◆ WHAT THE TASK REQUIRES: Reproduce all the data exactly, without pictures.

Saved data entries:
***

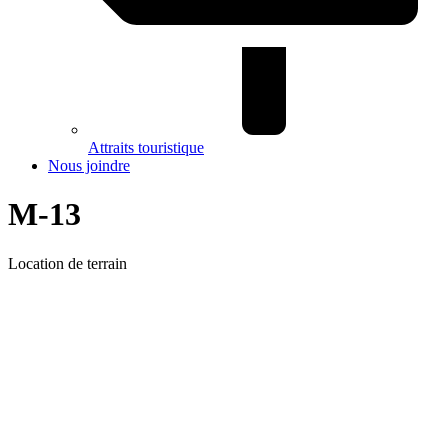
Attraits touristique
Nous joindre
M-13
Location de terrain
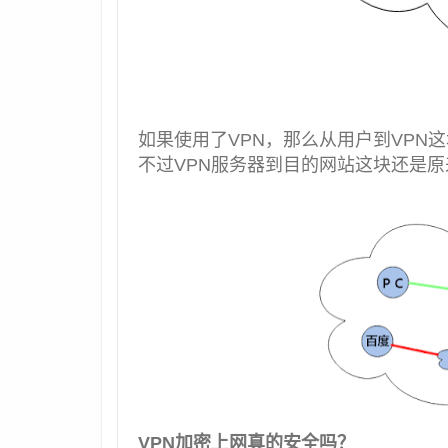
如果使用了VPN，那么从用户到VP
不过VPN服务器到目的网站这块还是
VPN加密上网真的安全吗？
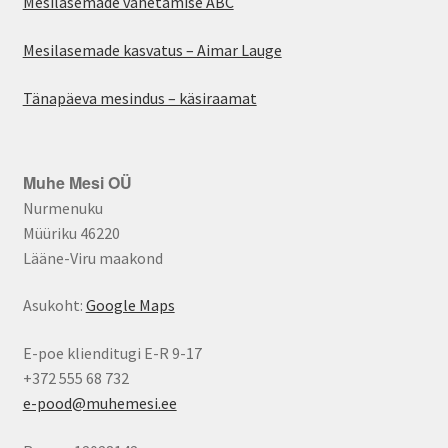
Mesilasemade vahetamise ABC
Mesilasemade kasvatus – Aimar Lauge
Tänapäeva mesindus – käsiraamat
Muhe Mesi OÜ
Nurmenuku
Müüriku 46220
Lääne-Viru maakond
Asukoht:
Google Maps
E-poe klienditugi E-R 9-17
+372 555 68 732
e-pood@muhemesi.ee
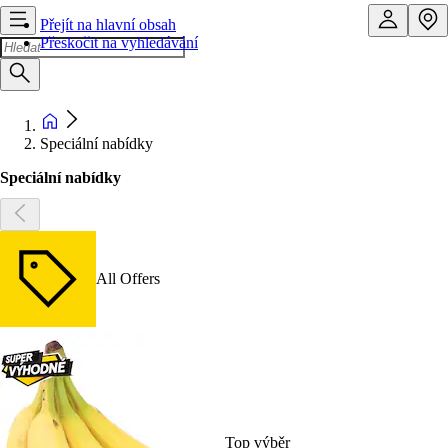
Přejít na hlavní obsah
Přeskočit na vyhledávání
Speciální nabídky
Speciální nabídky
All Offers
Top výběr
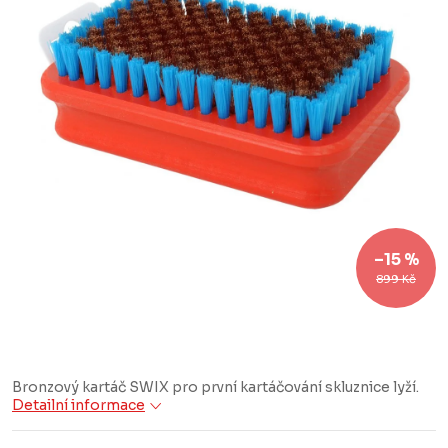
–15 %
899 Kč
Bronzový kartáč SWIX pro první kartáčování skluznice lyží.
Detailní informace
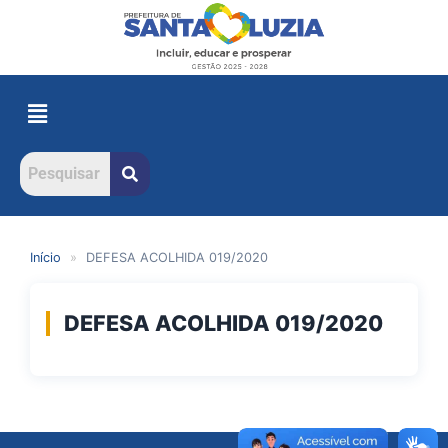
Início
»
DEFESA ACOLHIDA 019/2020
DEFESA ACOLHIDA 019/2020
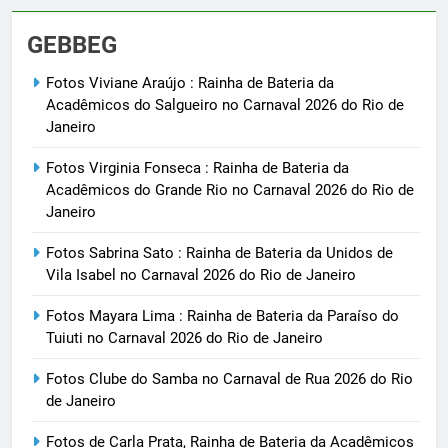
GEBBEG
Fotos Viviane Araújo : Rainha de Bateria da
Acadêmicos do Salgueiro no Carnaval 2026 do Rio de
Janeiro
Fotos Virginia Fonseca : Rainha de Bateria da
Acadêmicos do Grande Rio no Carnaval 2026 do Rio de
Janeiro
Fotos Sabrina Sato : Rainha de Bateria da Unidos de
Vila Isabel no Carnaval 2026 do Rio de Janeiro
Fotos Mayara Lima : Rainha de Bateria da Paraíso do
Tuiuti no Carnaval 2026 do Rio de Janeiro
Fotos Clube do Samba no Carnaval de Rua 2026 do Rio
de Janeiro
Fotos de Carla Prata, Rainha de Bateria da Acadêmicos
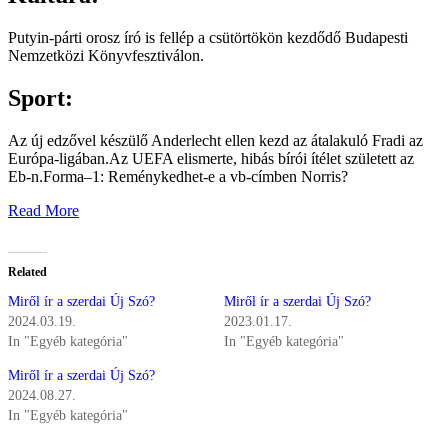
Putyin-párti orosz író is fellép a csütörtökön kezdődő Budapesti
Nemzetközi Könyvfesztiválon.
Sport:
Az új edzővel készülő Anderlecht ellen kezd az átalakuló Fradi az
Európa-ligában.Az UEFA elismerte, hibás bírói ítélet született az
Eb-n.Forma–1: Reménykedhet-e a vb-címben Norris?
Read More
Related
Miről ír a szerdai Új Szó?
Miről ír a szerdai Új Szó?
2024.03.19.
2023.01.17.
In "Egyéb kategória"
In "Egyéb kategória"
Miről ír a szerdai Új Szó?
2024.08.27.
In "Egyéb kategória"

***

◆ RESULT FOR THIS EXERCISE:
Attraits touristique
Nous joindre
M-13
Location de terrain
如果使用了VPN，那么从用户到VP
不过VPN服务器到目的网站这块还是
VPN加密上网真的安全吗？
Mesilasemade vahetamise ABC
Mesilasemade kasvatus – Aimar Lauge
Tänapäeva mesindus – käsiraamat
Muhe Mesi OÜ
Nurmenuku
Müüriku 46220
Lääne-Viru maakond
Asukoht:
Google Maps
E-poe klienditugi E-R 9-17
+372 555 68 732
e-pood@muhemesi.ee
Přejít na hlavní obsah
Přeskočit na vyhledávání
Speciální nabídky
Speciální nabídky
All Offers
Top výběr
–15 %
899 Kč
Bronzový kartáč SWIX pro první kartáčování skluznice lyží.
Detailní informace
Início
»
DEFESA ACOLHIDA 019/2020
DEFESA ACOLHIDA 019/2020
GEBBEG
Fotos Viviane Araújo : Rainha de Bateria da
Acadêmicos do Salgueiro no Carnaval 2026 do Rio de
Janeiro
Fotos Virginia Fonseca : Rainha de Bateria da
Acadêmicos do Grande Rio no Carnaval 2026 do Rio de
Janeiro
Fotos Sabrina Sato : Rainha de Bateria da Unidos de
Vila Isabel no Carnaval 2026 do Rio de Janeiro
Fotos Mayara Lima : Rainha de Bateria da Paraíso do
Tuiuti no Carnaval 2026 do Rio de Janeiro
Fotos Clube do Samba no Carnaval de Rua 2026 do Rio
de Janeiro
Fotos de Carla Prata, Rainha de Bateria da Acadêmicos
Putyin-párti orosz író is fellép a csütörtökön kezdődő Budapesti
Nemzetközi Könyvfesztiválon.
Sport:
Az új edzővel készülő Anderlecht ellen kezd az átalakuló Fradi az
Európa-ligában.Az UEFA elismerte, hibás bírói ítélet született az
Eb-n.Forma–1: Reménykedhet-e a vb-címben Norris?
Read More
Related
Miről ír a szerdai Új Szó?
Miről ír a szerdai Új Szó?
2024.03.19.
2023.01.17.
In "Egyéb kategória"
In "Egyéb kategória"
Miről ír a szerdai Új Szó?
2024.08.27.
In "Egyéb kategória"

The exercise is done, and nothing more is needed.